◆ Recorded data
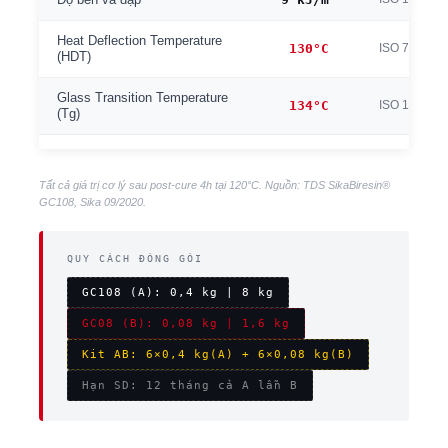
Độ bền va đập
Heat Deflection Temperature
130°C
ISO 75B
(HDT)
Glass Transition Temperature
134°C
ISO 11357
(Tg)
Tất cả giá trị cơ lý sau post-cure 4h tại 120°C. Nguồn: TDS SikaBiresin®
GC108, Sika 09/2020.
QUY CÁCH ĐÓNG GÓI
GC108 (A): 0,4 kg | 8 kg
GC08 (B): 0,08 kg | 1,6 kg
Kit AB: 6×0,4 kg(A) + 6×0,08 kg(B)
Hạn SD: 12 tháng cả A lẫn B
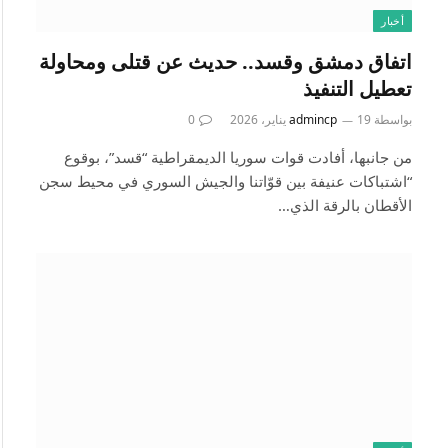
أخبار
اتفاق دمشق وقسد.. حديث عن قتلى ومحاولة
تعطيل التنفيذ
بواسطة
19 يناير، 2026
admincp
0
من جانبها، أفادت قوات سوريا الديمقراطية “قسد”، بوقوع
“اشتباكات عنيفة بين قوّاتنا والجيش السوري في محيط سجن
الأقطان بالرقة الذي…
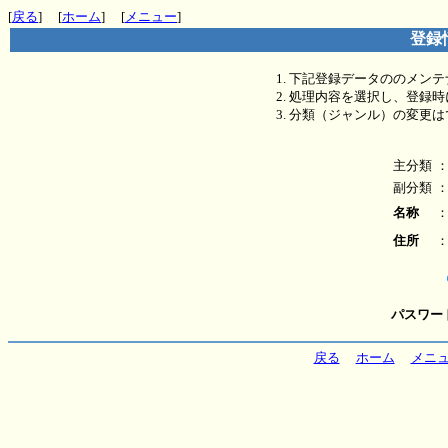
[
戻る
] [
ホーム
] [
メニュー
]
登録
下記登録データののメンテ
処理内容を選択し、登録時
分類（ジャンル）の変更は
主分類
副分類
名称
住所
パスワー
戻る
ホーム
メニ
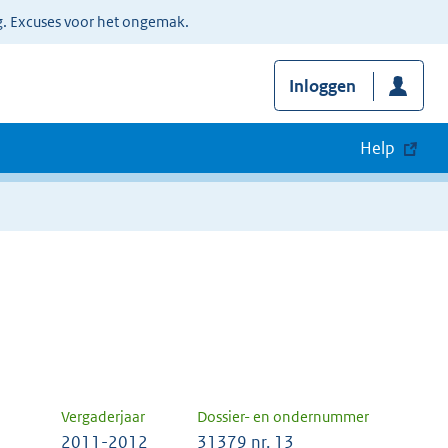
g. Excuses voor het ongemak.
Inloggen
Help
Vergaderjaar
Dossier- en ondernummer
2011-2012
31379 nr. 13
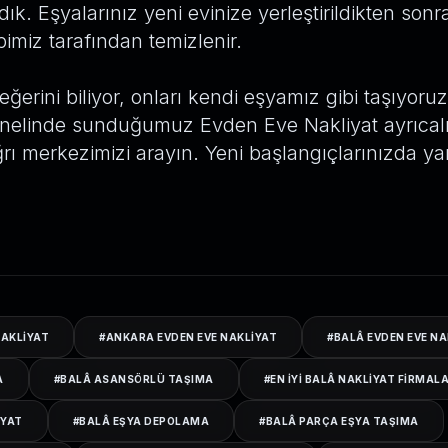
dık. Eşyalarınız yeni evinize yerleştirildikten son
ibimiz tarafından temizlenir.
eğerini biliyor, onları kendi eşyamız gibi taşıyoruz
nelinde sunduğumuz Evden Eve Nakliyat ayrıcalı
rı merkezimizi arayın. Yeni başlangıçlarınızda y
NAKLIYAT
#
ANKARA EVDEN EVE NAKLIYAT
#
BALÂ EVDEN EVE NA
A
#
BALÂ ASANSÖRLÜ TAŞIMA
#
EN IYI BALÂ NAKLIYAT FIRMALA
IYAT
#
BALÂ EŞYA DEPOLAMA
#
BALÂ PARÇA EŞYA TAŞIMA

◆ Exercise details
All of the lines above should be printed exactly, minus the pictures.

◆ Answer
Độ bền va đập
Heat Deflection Temperature
130°C
ISO 75B
(HDT)
Glass Transition Temperature
134°C
ISO 11357
(Tg)
Tất cả giá trị cơ lý sau post-cure 4h tại 120°C. Nguồn: TDS SikaBiresin®
GC108, Sika 09/2020.
QUY CÁCH ĐÓNG GÓI
GC108 (A): 0,4 kg | 8 kg
GC08 (B): 0,08 kg | 1,6 kg
Kit AB: 6×0,4 kg(A) + 6×0,08 kg(B)
Hạn SD: 12 tháng cả A lẫn B
أخبار
اتفاق دمشق وقسد.. حديث عن قتلى ومحاولة
تعطيل التنفيذ
بواسطة
19 يناير، 2026
admincp
0
من جانبها، أفادت قوات سوريا الديمقراطية “قسد”، بوقوع
“اشتباكات عنيفة بين قوّاتنا والجيش السوري في محيط سجن
الأقطان بالرقة الذي…
[
戻る
] [
ホーム
] [
メニュー
]
登録
下記登録データののメンテ
処理内容を選択し、登録時
分類（ジャンル）の変更は
主分類
副分類
名称
住所
パスワー
戻る
ホーム
メニ
g. Excuses voor het ongemak.
Inloggen
Help
Vergaderjaar
Dossier- en ondernummer
2011-2012
31379 nr. 13
dık. Eşyalarınız yeni evinize yerleştirildikten son
ibimiz tarafından temizlenir.
eğerini biliyor, onları kendi eşyamız gibi taşıyoruz
nelinde sunduğumuz Evden Eve Nakliyat ayrıcalı
rı merkezimizi arayın. Yeni başlangıçlarınızda y
NAKLIYAT
#
ANKARA EVDEN EVE NAKLIYAT
#
BALÂ EVDEN EVE NA
A
#
BALÂ ASANSÖRLÜ TAŞIMA
#
EN IYI BALÂ NAKLIYAT FIRMALA
IYAT
#
BALÂ EŞYA DEPOLAMA
#
BALÂ PARÇA EŞYA TAŞIMA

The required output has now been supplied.